Description: Because the ion exchange treatment technology may remove radionuclides from aqueous waste solutions, the potential exists for worker exposure to radionuclides during treatment of radioactive wastes. In some geological settings, dissolved naturally occurring radioactive materials (NORM) or radioactive contaminants may be drawn up with the groundwater. Depending on the chemical form, the radioactive contaminant may be trapped by the ion exchange resin and concentrated to a point where a radiation hazard may develop.

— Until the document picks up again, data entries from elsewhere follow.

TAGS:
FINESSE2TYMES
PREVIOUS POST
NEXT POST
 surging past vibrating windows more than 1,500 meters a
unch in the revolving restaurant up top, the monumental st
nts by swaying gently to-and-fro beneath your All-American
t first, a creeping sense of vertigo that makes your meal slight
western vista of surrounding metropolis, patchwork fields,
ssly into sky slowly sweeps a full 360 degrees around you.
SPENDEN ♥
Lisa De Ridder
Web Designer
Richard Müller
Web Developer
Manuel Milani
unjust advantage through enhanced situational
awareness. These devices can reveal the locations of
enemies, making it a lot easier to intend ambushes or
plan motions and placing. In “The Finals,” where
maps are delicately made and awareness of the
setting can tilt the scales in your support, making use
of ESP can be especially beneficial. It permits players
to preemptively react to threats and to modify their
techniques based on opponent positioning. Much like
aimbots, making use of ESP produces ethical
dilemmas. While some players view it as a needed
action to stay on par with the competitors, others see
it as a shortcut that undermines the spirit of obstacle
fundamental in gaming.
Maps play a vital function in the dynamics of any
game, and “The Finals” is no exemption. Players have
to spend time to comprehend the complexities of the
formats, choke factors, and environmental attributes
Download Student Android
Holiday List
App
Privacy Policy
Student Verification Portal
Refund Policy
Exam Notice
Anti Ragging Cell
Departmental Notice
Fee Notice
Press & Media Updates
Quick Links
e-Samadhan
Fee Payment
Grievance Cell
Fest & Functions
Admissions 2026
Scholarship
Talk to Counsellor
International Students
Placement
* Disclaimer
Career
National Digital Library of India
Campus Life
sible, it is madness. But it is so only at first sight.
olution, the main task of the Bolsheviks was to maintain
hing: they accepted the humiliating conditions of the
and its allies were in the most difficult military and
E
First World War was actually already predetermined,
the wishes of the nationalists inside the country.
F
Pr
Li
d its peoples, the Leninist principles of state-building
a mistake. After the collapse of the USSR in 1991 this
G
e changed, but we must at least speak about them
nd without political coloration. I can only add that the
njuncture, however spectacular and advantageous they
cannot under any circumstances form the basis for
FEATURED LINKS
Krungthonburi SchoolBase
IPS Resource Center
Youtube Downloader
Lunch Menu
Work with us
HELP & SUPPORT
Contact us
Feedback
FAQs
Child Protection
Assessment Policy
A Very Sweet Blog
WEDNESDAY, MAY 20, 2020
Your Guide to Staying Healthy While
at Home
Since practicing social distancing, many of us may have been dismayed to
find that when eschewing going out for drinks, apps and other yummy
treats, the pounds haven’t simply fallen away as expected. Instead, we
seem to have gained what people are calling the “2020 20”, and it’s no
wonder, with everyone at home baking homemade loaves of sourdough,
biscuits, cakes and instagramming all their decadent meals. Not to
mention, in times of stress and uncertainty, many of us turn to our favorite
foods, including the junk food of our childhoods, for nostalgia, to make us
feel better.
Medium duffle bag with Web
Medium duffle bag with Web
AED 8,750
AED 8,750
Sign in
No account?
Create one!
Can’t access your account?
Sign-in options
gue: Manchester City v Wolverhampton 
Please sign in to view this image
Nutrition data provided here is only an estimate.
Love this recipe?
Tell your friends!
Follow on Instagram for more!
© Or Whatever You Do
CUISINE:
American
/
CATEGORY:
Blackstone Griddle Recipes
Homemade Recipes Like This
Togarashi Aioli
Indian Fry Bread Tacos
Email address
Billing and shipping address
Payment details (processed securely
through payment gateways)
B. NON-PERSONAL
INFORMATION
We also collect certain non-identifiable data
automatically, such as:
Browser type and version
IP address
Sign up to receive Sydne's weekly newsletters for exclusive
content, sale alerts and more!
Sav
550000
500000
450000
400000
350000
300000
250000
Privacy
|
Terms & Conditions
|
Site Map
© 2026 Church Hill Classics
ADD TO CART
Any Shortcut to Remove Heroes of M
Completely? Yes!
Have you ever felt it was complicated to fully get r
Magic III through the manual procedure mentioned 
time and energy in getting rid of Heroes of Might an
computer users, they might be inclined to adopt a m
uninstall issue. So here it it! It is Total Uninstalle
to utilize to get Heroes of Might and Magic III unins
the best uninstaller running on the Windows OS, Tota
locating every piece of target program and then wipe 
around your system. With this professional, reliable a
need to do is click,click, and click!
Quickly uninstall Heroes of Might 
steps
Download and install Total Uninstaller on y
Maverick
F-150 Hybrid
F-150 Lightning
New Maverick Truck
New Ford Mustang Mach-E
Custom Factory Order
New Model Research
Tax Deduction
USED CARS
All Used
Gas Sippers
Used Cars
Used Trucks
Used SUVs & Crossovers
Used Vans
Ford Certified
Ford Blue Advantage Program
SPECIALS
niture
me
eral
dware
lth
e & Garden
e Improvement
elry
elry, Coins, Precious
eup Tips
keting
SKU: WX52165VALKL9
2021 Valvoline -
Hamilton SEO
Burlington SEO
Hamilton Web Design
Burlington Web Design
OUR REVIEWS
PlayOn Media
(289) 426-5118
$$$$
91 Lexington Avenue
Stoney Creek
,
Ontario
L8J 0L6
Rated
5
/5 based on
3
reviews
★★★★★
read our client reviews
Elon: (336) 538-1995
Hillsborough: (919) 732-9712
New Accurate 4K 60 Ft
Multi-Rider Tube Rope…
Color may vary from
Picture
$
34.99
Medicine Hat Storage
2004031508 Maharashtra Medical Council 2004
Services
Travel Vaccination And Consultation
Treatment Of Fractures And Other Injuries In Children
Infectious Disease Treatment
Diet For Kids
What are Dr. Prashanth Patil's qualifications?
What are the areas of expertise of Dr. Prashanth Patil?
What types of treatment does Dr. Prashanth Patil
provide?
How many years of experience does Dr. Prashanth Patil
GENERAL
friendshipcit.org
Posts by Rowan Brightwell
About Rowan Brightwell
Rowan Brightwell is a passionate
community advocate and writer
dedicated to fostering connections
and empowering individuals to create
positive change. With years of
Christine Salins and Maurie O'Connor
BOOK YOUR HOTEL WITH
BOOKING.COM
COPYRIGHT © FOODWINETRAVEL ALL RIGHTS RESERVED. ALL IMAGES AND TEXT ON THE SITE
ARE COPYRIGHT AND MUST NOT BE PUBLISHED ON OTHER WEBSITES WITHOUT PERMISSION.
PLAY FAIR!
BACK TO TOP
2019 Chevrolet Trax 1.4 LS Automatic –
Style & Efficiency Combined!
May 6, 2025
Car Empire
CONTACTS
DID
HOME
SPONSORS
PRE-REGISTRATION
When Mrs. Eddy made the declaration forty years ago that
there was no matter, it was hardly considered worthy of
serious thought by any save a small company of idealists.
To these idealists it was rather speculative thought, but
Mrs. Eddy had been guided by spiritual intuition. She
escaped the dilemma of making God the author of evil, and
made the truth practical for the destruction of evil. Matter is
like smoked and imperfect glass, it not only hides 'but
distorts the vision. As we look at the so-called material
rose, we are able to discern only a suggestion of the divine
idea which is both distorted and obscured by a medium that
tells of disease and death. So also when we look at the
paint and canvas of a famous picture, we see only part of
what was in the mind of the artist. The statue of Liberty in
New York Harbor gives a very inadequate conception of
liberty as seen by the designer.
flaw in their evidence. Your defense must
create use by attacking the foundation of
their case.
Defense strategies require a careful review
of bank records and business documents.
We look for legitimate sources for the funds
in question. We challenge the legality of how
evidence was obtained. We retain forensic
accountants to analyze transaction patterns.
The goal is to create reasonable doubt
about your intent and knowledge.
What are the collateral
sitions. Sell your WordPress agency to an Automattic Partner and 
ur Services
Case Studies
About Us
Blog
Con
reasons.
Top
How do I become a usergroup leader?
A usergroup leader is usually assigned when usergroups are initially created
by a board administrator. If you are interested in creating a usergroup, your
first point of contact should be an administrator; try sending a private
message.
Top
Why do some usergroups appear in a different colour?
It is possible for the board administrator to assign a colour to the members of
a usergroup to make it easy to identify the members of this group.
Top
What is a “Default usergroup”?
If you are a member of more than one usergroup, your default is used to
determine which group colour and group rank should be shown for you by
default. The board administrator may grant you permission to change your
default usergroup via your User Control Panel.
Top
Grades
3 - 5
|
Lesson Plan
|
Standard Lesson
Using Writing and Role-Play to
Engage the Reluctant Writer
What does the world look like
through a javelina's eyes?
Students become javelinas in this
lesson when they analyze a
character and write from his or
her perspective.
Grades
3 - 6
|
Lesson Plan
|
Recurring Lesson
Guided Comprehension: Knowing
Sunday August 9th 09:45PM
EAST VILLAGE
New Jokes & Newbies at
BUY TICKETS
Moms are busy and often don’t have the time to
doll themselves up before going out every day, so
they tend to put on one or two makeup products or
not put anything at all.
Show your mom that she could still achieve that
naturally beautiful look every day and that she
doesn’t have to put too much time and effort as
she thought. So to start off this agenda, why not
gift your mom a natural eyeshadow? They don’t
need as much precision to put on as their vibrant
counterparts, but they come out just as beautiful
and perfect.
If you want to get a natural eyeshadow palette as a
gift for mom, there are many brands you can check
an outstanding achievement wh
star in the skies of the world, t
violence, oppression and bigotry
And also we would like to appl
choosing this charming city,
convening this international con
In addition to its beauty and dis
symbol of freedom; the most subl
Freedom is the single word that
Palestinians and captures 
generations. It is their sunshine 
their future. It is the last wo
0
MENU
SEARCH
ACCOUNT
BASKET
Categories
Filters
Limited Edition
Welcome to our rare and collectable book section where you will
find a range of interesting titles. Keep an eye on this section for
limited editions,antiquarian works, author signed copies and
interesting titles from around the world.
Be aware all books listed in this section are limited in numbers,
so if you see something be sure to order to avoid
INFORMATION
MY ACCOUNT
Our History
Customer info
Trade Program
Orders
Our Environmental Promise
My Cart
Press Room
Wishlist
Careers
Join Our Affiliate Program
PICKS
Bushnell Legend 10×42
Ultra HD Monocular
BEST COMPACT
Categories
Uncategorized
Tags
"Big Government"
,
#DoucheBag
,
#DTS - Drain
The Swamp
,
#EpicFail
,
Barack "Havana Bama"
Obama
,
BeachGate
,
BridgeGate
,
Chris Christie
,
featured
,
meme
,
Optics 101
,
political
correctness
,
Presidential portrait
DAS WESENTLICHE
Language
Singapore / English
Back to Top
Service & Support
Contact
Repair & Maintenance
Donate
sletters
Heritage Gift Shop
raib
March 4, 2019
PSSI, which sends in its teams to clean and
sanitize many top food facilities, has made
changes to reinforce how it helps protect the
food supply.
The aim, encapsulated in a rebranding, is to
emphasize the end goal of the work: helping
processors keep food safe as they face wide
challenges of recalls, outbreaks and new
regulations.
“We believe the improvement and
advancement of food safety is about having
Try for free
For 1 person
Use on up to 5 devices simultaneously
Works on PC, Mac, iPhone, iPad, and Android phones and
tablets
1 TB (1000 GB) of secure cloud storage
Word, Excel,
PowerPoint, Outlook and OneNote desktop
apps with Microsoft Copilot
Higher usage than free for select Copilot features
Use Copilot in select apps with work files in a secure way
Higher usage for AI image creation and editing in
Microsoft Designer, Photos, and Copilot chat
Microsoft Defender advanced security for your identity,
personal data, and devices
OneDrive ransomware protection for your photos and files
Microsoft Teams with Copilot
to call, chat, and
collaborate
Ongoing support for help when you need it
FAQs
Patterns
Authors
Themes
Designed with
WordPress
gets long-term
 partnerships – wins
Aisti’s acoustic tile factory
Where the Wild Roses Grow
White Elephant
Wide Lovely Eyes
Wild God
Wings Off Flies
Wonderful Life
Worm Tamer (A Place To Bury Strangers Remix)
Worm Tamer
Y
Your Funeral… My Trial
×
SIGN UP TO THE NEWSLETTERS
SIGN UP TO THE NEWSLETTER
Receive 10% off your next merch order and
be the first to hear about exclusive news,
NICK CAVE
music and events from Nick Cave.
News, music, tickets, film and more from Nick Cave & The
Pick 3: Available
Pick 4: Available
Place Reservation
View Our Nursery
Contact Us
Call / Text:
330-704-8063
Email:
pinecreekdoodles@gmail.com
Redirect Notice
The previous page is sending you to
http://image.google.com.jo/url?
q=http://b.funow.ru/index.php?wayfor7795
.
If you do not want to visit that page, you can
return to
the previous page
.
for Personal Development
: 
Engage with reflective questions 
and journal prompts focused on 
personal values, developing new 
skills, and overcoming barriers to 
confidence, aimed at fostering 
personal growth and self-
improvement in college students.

Control: The contents of the waste stream may be determined using process knowledge or testing. If present, the nature and extent of the radiation and/or radioactive materials should be determined. If any radioactive material above background levels is found, a qualified health physicist should be consulted to determine the exposure potential and any necessary engineering controls or PPE. CONTROL POINT: Maintenance

d. Biological Hazards

Description: Piping systems may become blocked with the buildup of microbial mass within the system. Pipes which become plugged may cause tanks to overflow, or the pressure may increase and exceed the design pressure of the system, causing leaks.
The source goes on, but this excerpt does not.